EXERCISE DETAILS → Every entry must appear in the answer exactly as it does here.

Data extracted from a collection:
[Start of Attachment]

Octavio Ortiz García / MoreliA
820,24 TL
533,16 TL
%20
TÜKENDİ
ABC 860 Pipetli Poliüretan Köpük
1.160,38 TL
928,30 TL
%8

[End of Attachment]

TASK RESULT →
Octavio Ortiz García / MoreliA
820,24 TL
533,16 TL
%20
TÜKENDİ
ABC 860 Pipetli Poliüretan Köpük
1.160,38 TL
928,30 TL
%8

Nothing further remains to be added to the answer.